The price of the red metal bounced from two-week lows in overnight trade after copper inventories fell to their lowest level in 13 years, according to Reuters.
Oz Minerals share price has fallen 18% since June this year and Sandfire Resources share price has shed a third in value over the four months when the S&P/ASX 200 (Index:^AXJO) (ASX:XJO) index is down only around 6%.
But their underperformance could come to an end if the market starts to shift from worrying about trade wars and a sharp slowdown in China’s growth to the supportive fundamentals for the commodity.
Fears of a looming shortfall of supply over the medium-term due to underinvestment in finding new copper ore bodies have been brushed aside as trade tensions between the US and China dominate the headlines.
Copper stockpiles at London Metal Exchange (LME) certified warehouses that are not earmarked for delivery have fallen overnight by 9150 tonnes to 72,625 tonnes – the lowest since December 2005.
The big drawdown in inventories will serve as a good reminder to traders not to become too bearish on the commodity following the metal’s 16% price drop since the start of the year.

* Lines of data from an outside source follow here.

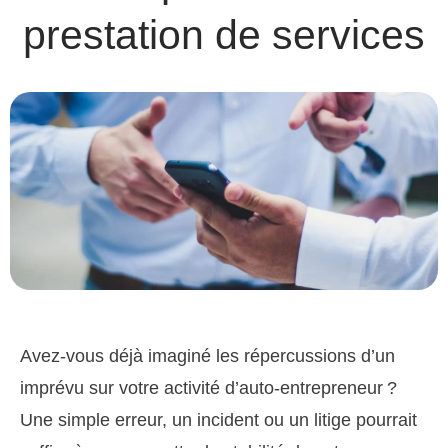
prestation de services
Avez-vous déjà imaginé les répercussions d’un
imprévu sur votre activité d’auto-entrepreneur ?
Une simple erreur, un incident ou un litige pourrait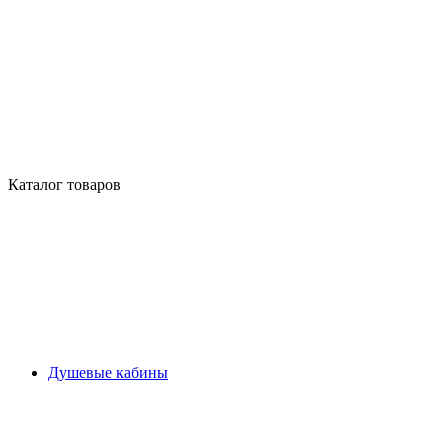
Каталог товаров
Душевые кабины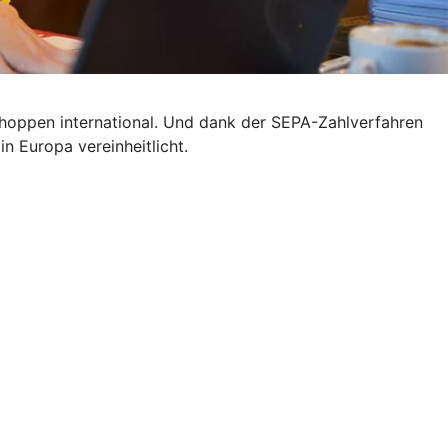
 shoppen international. Und dank der SEPA-Zahlverfahren
n Europa vereinheitlicht.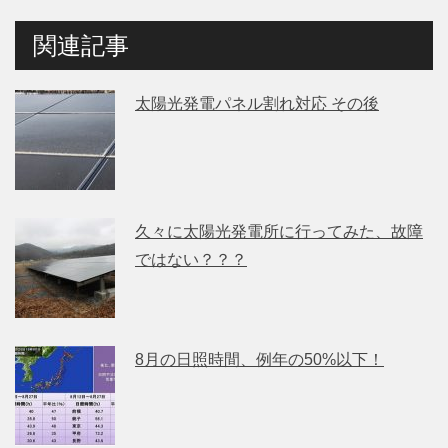
関連記事
太陽光発電パネル割れ対応 その後
久々に太陽光発電所に行ってみた、故障
ではない？？？
8月の日照時間、例年の50%以下！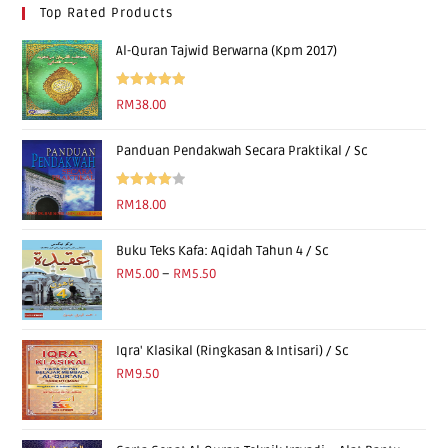
Top Rated Products
Al-Quran Tajwid Berwarna (Kpm 2017)
Rated
5.00
RM
38.00
out of 5
Panduan Pendakwah Secara Praktikal / Sc
Rated
RM
18.00
4.00
out
of 5
Buku Teks Kafa: Aqidah Tahun 4 / Sc
RM
5.00
–
RM
5.50
Iqra' Klasikal (Ringkasan & Intisari) / Sc
RM
9.50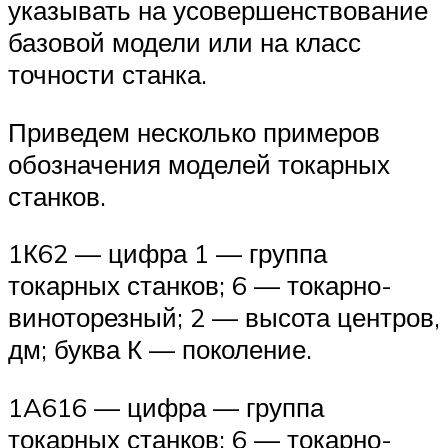
указывать на усовершенствование
базовой модели или на класс
точности станка.
Приведем несколько примеров
обозначения моделей токарных
станков.
1К62 — цифра 1 — группа
токарных станков; 6 — токарно-
виноторезный; 2 — высота центров,
дм; буква К — поколение.
1A616 — цифра — группа
токарных станков; 6 — токарно-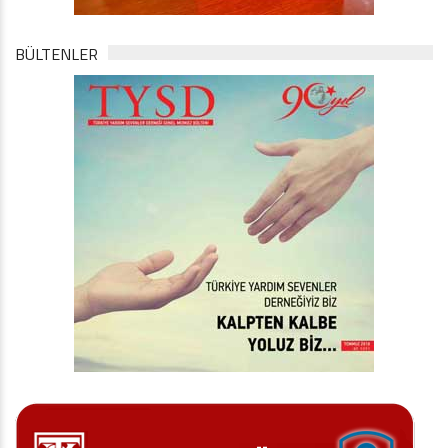
BÜLTENLER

It’s probably the recognition of copper’s good medium-term fundamentals that has prompted South32 Ltd (ASX: S32) to enter into an option agreement with Triology Metals Inc. as the ASX miner tries to gain exposure to the commodity.
BHP Billiton Limited (ASX: BHP) refused to give it any of its copper assets when it spun-off South32. BHP Billiton owns a close to 60% stake in Escondida – one of the world’s largest copper mines.
This isn’t the reason why BHP Billiton’s share price has performed much better than others in the sector, but it could help fuel the next leg-up in its share price.
Let’s also not forget that copper’s recovery is likely to bolster prices of other industrial metals too. Copper is seen to be a lead indicator hard commodity market and it hasn’t been bestowed the title of Dr Copper for nothing.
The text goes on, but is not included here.